Lesson brief
What this module really teaches.
Trust slowly, verify, protect people
AI fluency without judgment is fragile. A learner must know what to verify, what not to paste, when to disclose AI use, and when a human remains responsible.
The practical rule is simple: trust slowly. Use AI to move faster through low-risk work, but slow down around people, money, law, health, employment, customers, private data, and public claims.
AI can make work faster and better, but fluency without judgment is dangerous. The final module teaches learners what to verify, what not to paste, when to disclose AI use, and how to keep human responsibility visible.

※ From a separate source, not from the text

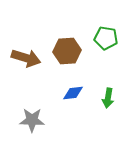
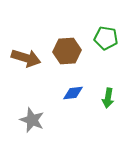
gray star: rotated 20 degrees clockwise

The practical rule is simple: trust slowly. Verify anything that affects money, law, health, employment, customers, public claims, reputation, safety, or private data. Use AI to think better, not to escape accountability.
Futurelab field note
Futurelab safety training is intentionally practical. We do not begin with abstract ethics. We begin with everyday behavior: what can I paste, what must I verify, who approves, and how do I explain uncertainty?
Futurelab method
The way to do the work.
Use this as the operating pattern for the module. It keeps AI practical, teachable, and reviewable.
Classify risk first
Before using AI, decide whether the work is low-risk, review-required, or approval-required.
Use data boundaries
Create red, yellow, and green rules for what can be pasted into AI tools.
Verify important claims
Ask for sources, compare against originals, and mark uncertainty where evidence is incomplete.
Keep responsibility human
If the output affects people, opportunity, access, money, reputation, or safety, a person owns the final decision.
Core lessons
The ideas learners must own.
These are the concepts that let non-technical learners explain what they are doing and teach it back to someone else.
Hallucination discipline
AI can sound confident while being wrong. Ask for sources, compare with originals, and label uncertainty.
Sensitive data rules
Passwords, contracts, personal data, client secrets, employee information, medical details, and confidential strategy need clear handling rules.
Human responsibility remains
If an AI output affects people, opportunity, access, money, reputation, or public claims, a person must own the decision.
Operating workflow
A repeatable sequence.
Follow this order during practice. The sequence is deliberately simple so learners can remember it under real work pressure.
- 01Classify task risk before using AI.
- 02Decide what data is safe to share.
- 03Ask for sources on factual claims.
- 04Verify high-impact claims against originals.
- 05Check for bias, privacy, security, and overreliance.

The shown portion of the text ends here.